_SUPPLIED RECORDS_.
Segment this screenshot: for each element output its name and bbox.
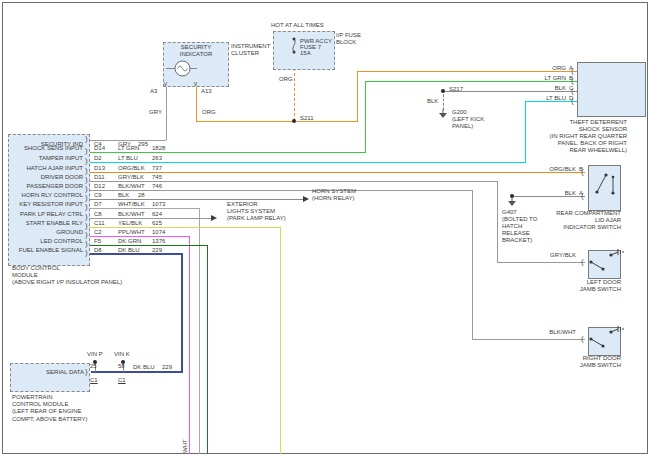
bcm-circuit-number: 746 — [152, 183, 162, 190]
bcm-circuit-number: 1074 — [152, 229, 165, 236]
sensor-caption: REAR WHEELWELL) — [490, 147, 627, 154]
connector-bracket: ( — [581, 258, 584, 266]
pcm-pin-number: 25 — [90, 363, 97, 370]
ground-icon — [438, 109, 448, 119]
pin-a3-label: A3 — [150, 88, 157, 95]
wire-label-blk: BLK — [427, 98, 438, 105]
bcm-function-label: DRIVER DOOR — [10, 174, 83, 181]
lid-switch-contacts-icon — [588, 165, 619, 209]
bcm-function-label: FUEL ENABLE SIGNAL — [10, 247, 83, 254]
bcm-wire-color-label: BLK — [118, 192, 129, 199]
connector-bracket: ( — [571, 77, 574, 85]
wire-dk-grn-horizontal — [90, 245, 208, 246]
wire-label-org-fuse: ORG — [279, 76, 293, 83]
wire-gry-blk-horizontal-2 — [497, 262, 585, 263]
bcm-function-label: TAMPER INPUT — [10, 155, 83, 162]
connector-bracket: ) — [85, 213, 88, 221]
left-door-caption: JAMB SWITCH — [541, 286, 621, 293]
bcm-pin-id: F5 — [94, 238, 101, 245]
bcm-circuit-number: 745 — [152, 174, 162, 181]
wire-ppl-wht-horizontal — [90, 236, 190, 237]
bcm-wire-color-label: WHT/BLK — [118, 201, 145, 208]
bcm-wire-color-label: DK BLU — [118, 247, 140, 254]
right-door-switch-contacts-icon — [588, 327, 619, 354]
lid-switch-caption: REAR COMPARTMENT — [541, 210, 621, 217]
ground-g200-label: (LEFT KICK — [452, 116, 484, 123]
connector-bracket: ) — [85, 231, 88, 239]
bcm-pin-id: D13 — [94, 165, 105, 172]
wire-org-fuse-dashed — [294, 68, 295, 121]
wire-lt-blu-horizontal-1 — [90, 162, 526, 163]
bcm-circuit-number: 28 — [138, 192, 145, 199]
connector-bracket: ( — [581, 192, 584, 200]
lid-switch-caption: LID AJAR — [541, 217, 621, 224]
shock-sensor-box — [577, 62, 646, 117]
connector-bracket: ( — [571, 97, 574, 105]
bcm-name: BODY CONTROL — [12, 265, 60, 272]
pin-a13-label: A13 — [201, 88, 212, 95]
lid-switch-caption: INDICATOR SWITCH — [541, 224, 621, 231]
horn-system-label: (HORN RELAY) — [312, 195, 355, 202]
connector-bracket: ) — [85, 135, 88, 143]
fuse-rating-label: 15A — [300, 50, 311, 57]
wire-yel-blk-horizontal — [90, 227, 281, 228]
wire-label-wht-vertical: WHT — [182, 439, 189, 453]
ground-g407-label: HATCH — [502, 223, 522, 230]
ground-g407-label: BRACKET) — [502, 237, 532, 244]
bcm-pin-id: D8 — [94, 247, 102, 254]
connector-bracket: ) — [85, 203, 88, 211]
wire-org-horizontal-1 — [196, 121, 358, 122]
connector-bracket: ) — [85, 240, 88, 248]
connector-bracket: ) — [85, 167, 88, 175]
pcm-name: CONTROL MODULE — [12, 401, 68, 408]
splice-s211-label: S211 — [300, 115, 314, 122]
bcm-name: (ABOVE RIGHT I/P INSULATOR PANEL) — [12, 279, 122, 286]
wire-label-gry: GRY — [149, 109, 162, 116]
left-door-wire-label: GRY/BLK — [536, 252, 576, 259]
pin-arrow-icon: ∨ — [163, 80, 168, 87]
bcm-function-label: LED CONTROL — [10, 238, 83, 245]
ground-g407-label: (BOLTED TO — [502, 216, 537, 223]
sensor-pin-wire-label: BLK — [528, 85, 566, 92]
pcm-name: COMPT, ABOVE BATTERY) — [12, 416, 87, 423]
bcm-circuit-number: 1828 — [152, 145, 165, 152]
wire-gry-blk-vertical — [497, 181, 498, 262]
wiring-diagram: SECURITY INDICATOR INSTRUMENT CLUSTER ∨ … — [0, 0, 650, 456]
wire-blk-wht-park-lamp — [90, 218, 211, 219]
connector-bracket: ( — [581, 335, 584, 343]
horn-arrowhead — [303, 196, 309, 202]
bcm-function-label: HORN RLY CONTROL — [10, 192, 83, 199]
connector-bracket: ) — [85, 249, 88, 257]
pcm-name: POWERTRAIN — [12, 394, 53, 401]
left-door-switch-contacts-icon — [588, 250, 619, 277]
connector-bracket: ) — [85, 368, 88, 376]
bcm-circuit-number: 263 — [152, 155, 162, 162]
indicator-lamp-icon — [173, 59, 192, 78]
sensor-pin-wire-label: ORG — [528, 65, 566, 72]
connector-bracket: ) — [85, 147, 88, 155]
bcm-pin-id: C8 — [94, 211, 102, 218]
connector-bracket: ( — [581, 168, 584, 176]
bcm-pin-id: D7 — [94, 201, 102, 208]
lid-switch-wire-label: ORG/BLK — [536, 166, 576, 173]
bcm-function-label: PARK LP RELAY CTRL — [10, 211, 83, 218]
ground-icon — [507, 198, 517, 208]
sensor-caption: SHOCK SENSOR — [490, 126, 627, 133]
instrument-cluster-label: CLUSTER — [231, 50, 259, 57]
pcm-pin-number: 58 — [118, 363, 125, 370]
right-door-caption: JAMB SWITCH — [541, 362, 621, 369]
connector-bracket: ) — [85, 185, 88, 193]
bcm-circuit-number: 625 — [152, 220, 162, 227]
wire-org-vertical-2 — [357, 71, 358, 122]
bcm-pin-id: D11 — [94, 174, 105, 181]
sensor-pin-wire-label: LT BLU — [528, 95, 566, 102]
splice-s211-dot — [292, 119, 296, 123]
wire-label-org: ORG — [202, 109, 216, 116]
exterior-lights-label: LIGHTS SYSTEM — [227, 208, 275, 215]
bcm-pin-id: D2 — [94, 155, 102, 162]
connector-bracket: ) — [85, 157, 88, 165]
ground-g200-label: G200 — [452, 109, 467, 116]
connector-bracket: ( — [571, 67, 574, 75]
wire-org-blk-horizontal — [90, 172, 585, 173]
exterior-lights-arrowhead — [211, 215, 217, 221]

_WHAT IS BEING ASKED_.
Within the material above, show every line that includes "number".

_EXPECTED OUTPUT_.
bcm-circuit-number: 746 — [152, 183, 162, 190]
bcm-circuit-number: 1074 — [152, 229, 165, 236]
pcm-pin-number: 25 — [90, 363, 97, 370]
bcm-circuit-number: 745 — [152, 174, 162, 181]
bcm-circuit-number: 28 — [138, 192, 145, 199]
bcm-circuit-number: 1828 — [152, 145, 165, 152]
bcm-circuit-number: 263 — [152, 155, 162, 162]
pcm-pin-number: 58 — [118, 363, 125, 370]
bcm-circuit-number: 625 — [152, 220, 162, 227]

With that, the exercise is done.